Here are some of the highlights of the rule:

·         In the case of medical schools, the DOE originally proposed that American students be required to have a bachelor's degree and pass the MCAT before entering a medical program. In the final rule, there was no undergraduate requirement and even though foreign schools are supposed to require the MCAT, they are not required to consider it for admissions purposes.

·         Medical schools are required in the rule to have a 60% pass rate for graduates taking the USMLE (US Medical Licensing Exam). But if any school has less than 8 US students taking the exam in any one year, they are exempt from that standard.

·         For all institutions of higher learning, "non-federal negotiators" (presumably meaning those negotiating on behalf of the foreign schools seeking loans) originally suggested that loans only go to schools that were accredited by accrediting authorities recognized by the DOE. But the DOE didn't like the plan. In fact, according to the federal register publication, "The Federal negotiator explained that the Department does not recognize U.S. accreditors for accreditation of institutions outside the United States." Given the fact that they are handing out taxpayer money, and the entire purpose of their meetings and publications was to make some rule changes, this might have been a more intelligent rule change than the nearly complete abandonment of educational standards that they selected.

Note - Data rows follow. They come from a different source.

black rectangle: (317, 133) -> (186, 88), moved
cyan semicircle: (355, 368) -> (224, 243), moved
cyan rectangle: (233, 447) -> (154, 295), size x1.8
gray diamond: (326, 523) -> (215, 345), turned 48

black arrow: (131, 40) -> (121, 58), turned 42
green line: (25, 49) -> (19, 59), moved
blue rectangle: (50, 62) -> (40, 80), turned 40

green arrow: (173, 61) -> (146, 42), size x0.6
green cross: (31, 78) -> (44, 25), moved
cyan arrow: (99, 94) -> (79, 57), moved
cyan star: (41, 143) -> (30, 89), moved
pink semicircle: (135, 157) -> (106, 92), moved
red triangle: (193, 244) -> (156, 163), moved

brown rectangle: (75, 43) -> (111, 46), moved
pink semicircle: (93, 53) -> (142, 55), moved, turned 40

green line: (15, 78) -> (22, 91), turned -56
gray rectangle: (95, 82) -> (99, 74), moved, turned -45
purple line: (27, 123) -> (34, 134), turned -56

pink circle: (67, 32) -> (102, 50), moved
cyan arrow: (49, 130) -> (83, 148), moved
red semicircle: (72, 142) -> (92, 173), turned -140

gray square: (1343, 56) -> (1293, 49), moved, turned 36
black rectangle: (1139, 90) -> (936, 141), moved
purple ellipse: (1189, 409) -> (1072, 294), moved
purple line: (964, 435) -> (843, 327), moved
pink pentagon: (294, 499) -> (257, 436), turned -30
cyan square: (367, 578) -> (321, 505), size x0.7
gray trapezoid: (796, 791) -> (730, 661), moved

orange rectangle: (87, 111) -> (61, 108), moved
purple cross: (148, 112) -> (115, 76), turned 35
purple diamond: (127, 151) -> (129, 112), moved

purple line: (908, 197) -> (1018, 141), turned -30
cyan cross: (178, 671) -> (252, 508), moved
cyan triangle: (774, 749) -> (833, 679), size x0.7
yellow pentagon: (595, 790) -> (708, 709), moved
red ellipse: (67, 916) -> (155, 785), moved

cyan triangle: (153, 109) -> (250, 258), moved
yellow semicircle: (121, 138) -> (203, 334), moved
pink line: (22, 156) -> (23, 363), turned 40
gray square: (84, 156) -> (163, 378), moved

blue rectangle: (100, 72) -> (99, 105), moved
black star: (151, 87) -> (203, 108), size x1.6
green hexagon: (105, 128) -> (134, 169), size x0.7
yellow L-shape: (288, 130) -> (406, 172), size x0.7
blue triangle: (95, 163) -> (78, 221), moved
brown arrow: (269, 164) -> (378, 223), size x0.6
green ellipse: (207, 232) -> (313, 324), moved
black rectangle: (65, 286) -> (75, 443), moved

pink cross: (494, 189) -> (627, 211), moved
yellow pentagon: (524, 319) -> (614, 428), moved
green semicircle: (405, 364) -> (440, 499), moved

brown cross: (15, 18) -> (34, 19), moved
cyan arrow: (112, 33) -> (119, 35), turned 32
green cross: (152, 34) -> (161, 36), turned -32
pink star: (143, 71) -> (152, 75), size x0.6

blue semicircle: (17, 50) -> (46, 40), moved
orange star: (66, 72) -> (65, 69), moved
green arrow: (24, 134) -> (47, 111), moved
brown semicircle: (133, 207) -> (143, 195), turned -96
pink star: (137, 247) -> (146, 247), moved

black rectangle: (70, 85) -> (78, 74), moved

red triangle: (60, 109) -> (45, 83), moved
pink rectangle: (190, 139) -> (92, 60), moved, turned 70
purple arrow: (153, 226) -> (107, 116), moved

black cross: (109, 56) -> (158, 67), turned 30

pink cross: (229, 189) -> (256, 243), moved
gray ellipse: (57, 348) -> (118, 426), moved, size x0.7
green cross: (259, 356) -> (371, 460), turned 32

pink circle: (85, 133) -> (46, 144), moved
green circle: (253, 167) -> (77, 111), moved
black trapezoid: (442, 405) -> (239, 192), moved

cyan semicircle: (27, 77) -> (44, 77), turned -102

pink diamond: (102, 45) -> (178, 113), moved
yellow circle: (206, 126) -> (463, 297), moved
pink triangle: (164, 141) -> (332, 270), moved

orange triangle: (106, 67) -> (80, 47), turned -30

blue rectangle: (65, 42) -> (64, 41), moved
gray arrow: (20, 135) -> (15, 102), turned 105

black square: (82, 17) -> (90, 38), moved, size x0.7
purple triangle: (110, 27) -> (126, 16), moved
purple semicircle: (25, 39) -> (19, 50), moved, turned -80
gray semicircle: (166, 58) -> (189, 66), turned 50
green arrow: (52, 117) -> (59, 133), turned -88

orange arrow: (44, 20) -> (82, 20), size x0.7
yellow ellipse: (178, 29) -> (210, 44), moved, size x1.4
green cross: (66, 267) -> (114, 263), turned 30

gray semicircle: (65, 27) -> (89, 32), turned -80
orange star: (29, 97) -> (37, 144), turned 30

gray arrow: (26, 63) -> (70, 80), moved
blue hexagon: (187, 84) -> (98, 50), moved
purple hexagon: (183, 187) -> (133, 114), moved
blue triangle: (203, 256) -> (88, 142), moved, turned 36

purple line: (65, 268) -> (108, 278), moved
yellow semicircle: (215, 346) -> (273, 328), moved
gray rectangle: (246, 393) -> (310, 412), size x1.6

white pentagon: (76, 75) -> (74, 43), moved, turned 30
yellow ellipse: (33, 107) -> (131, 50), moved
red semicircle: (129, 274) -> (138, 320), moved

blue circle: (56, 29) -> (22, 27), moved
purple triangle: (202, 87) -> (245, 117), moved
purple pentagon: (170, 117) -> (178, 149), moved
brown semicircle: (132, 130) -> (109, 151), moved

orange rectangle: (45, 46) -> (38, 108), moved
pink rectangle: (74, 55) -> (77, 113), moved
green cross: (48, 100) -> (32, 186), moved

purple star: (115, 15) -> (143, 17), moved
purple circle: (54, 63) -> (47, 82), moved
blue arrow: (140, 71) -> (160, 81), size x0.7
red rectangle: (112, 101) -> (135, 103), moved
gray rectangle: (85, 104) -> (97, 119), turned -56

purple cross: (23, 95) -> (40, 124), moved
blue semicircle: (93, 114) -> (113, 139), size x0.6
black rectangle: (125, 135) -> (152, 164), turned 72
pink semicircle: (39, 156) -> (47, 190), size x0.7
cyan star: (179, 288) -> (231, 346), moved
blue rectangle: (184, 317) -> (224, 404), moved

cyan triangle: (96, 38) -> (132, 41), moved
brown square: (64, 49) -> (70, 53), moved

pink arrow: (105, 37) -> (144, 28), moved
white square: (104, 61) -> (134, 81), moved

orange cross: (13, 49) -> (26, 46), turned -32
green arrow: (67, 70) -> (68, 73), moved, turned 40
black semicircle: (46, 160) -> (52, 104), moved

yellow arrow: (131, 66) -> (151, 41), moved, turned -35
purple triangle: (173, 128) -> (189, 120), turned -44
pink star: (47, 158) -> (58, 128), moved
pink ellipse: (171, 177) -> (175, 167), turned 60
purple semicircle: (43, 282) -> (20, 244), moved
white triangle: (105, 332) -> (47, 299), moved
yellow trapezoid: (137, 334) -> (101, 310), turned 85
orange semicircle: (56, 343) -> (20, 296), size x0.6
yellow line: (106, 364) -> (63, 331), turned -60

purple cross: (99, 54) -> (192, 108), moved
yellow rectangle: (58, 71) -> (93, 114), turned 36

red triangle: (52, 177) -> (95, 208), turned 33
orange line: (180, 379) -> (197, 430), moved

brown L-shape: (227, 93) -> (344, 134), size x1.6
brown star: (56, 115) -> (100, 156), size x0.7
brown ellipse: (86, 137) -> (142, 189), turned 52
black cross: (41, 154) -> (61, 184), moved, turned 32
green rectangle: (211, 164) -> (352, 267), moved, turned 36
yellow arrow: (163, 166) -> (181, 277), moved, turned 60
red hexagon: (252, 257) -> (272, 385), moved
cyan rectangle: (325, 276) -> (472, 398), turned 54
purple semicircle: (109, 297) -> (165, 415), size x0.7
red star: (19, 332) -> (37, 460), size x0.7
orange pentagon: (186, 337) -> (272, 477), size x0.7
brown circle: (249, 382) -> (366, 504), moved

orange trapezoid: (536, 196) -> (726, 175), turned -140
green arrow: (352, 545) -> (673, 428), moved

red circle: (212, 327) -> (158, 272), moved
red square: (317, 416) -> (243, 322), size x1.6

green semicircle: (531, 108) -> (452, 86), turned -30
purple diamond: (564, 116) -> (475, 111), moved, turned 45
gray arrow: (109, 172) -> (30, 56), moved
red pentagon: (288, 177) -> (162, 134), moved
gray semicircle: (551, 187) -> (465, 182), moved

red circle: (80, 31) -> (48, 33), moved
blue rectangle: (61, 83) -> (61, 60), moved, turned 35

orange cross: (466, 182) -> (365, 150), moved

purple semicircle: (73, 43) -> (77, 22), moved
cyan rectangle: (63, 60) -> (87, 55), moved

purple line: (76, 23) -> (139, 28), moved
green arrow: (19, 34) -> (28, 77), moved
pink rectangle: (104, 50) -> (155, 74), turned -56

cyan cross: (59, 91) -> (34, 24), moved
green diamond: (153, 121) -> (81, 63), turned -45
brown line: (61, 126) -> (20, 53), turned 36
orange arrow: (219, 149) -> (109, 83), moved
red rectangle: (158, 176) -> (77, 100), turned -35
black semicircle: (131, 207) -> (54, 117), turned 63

Reading through the Federal Register publication is eye-opening. At almost every turn, the DOE appears to have caved in to foreign institutions rather than protect taxpayers. And as noted in the third bullet point above, they managed to seize defeat from the jaws of victory in the one instance that a logical suggestion was made.

About the only good news that came out of the final rule was a requirement for foreign nursing schools to reimburse the DOE for defaulted loans. This is not a requirement that was placed on any other type of educational institution.

How large an issue this presents to American taxpayers is hard to say. The two databases referenced in this article are not complete. Based on information from Federal Student Aid, there are 442 schools that qualify for student loans and are listed as "foreign country".

And it certainly isn't as if all of the schools on the list were critical to American interests. The New Zealand College of Chiropractic is on the list. It may be a very good school but is there any logical reason for American taxpayers to be supporting it? Or how about the numerous foreign schools for drama and music? While many of these have very few Americans enrolled, the ones that do often have high default rates.

Since federal student loans actually benefit these schools more than they do students, it would seem logical to either require a significantly lower default rate than the current average or to require participating schools to do what overseas nursing schools do; bear the responsibility of covering any loan defaults. Either one of these requirements would mean that graduates of these programs would appear to be able to secure gainful employment upon graduation.

Additionally, there is absolutely no reason for American taxpayers to be supporting any overseas educational institution unless there is a real need for their graduates in the United States. The current program simply risks taxpayer dollars without appearing to provide the United States with any tangible benefits.